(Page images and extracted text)

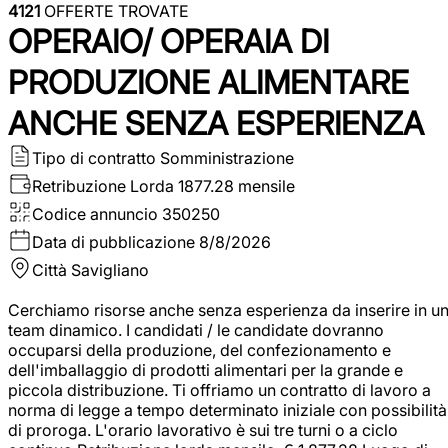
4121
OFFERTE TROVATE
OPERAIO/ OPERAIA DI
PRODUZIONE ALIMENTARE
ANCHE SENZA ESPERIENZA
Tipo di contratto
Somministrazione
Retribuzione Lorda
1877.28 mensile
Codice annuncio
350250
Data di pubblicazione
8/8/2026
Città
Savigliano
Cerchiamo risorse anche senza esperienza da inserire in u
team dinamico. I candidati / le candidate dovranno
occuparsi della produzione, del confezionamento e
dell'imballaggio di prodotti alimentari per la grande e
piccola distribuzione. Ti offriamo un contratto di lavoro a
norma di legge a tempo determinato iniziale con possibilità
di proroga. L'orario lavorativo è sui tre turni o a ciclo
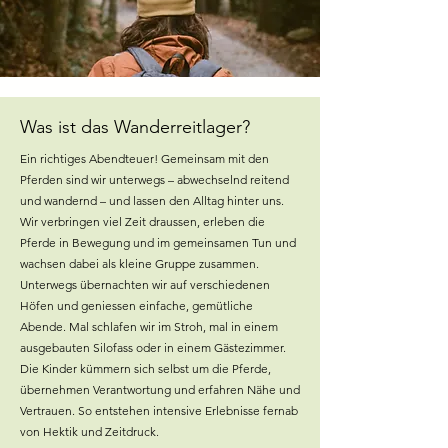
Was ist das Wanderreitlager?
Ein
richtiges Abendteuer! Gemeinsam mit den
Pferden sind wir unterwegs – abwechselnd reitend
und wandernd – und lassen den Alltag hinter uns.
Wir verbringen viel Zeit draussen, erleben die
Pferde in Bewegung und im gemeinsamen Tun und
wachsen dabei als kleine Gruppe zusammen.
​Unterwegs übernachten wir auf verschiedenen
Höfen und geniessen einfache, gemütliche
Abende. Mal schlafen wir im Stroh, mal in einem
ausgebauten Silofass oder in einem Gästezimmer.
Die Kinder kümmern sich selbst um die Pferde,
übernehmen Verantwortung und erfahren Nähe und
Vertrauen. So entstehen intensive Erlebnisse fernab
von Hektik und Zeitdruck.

* * *

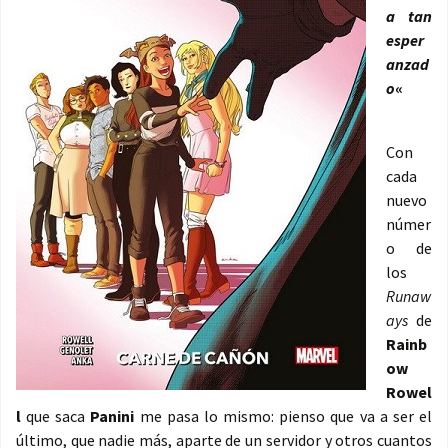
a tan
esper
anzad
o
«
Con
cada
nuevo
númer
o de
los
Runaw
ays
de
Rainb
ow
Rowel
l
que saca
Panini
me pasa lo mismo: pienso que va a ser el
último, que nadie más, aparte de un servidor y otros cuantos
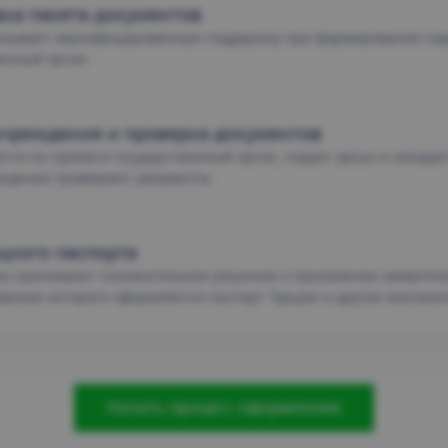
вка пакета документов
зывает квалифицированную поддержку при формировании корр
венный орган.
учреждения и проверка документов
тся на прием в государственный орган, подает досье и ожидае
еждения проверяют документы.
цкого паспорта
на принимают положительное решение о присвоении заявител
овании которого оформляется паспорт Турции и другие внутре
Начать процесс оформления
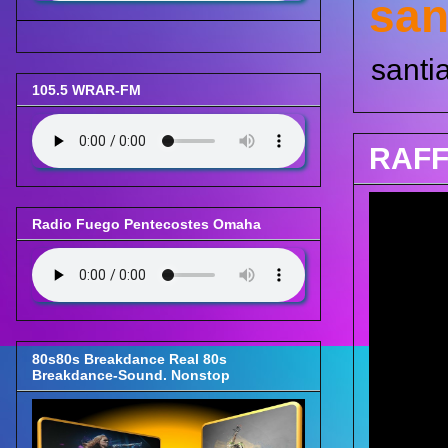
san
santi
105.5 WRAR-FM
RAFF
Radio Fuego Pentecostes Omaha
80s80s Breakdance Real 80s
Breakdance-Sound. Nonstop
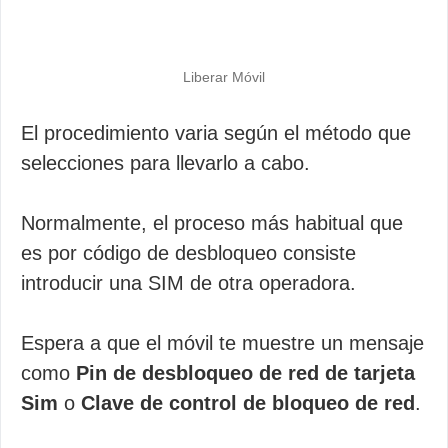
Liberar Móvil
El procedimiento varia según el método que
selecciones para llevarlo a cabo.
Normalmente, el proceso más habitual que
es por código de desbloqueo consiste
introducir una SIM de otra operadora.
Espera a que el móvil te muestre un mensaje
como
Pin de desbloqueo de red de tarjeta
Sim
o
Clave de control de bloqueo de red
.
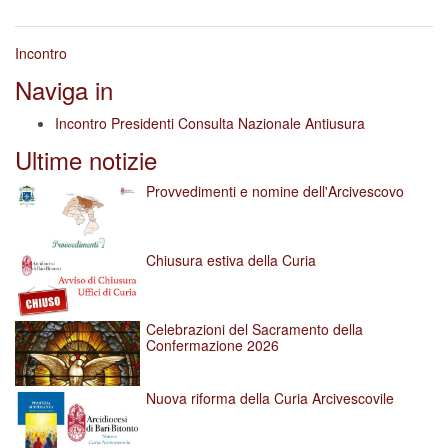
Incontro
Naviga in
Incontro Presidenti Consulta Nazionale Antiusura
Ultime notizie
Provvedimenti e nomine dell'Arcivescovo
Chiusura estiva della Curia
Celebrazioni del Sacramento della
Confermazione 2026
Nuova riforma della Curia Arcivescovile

--

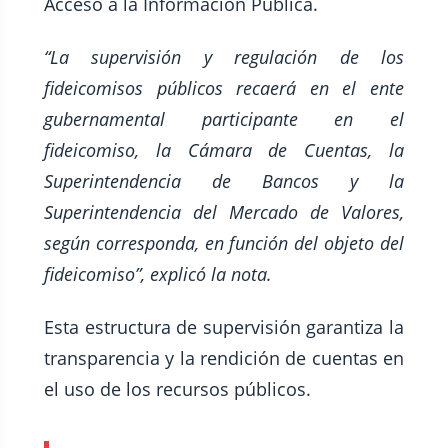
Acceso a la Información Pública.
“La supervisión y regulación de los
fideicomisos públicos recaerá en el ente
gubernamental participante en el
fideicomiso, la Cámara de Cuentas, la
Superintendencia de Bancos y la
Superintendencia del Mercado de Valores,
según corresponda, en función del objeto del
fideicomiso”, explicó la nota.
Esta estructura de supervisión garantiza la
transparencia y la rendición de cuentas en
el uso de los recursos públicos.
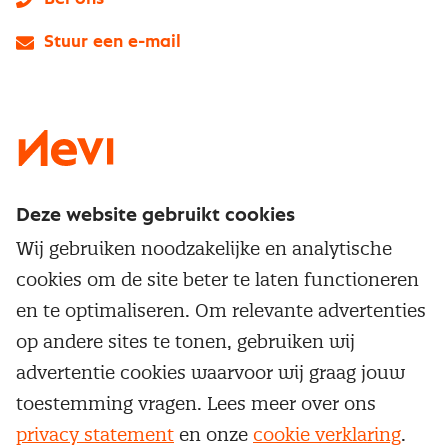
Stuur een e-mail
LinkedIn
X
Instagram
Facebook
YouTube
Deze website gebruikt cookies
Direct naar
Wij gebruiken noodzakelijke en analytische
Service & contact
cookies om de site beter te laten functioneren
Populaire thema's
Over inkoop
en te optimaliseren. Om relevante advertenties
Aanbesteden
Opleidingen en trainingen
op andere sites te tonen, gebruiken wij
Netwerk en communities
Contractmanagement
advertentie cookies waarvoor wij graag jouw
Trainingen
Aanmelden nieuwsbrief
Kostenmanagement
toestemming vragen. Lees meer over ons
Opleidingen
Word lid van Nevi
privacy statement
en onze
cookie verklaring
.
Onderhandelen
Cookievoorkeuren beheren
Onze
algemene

- The problem: Go through the entries. Report every line that contains the word "Curia".

- Response below:
Chiusura estiva della Curia
Nuova riforma della Curia Arcivescovile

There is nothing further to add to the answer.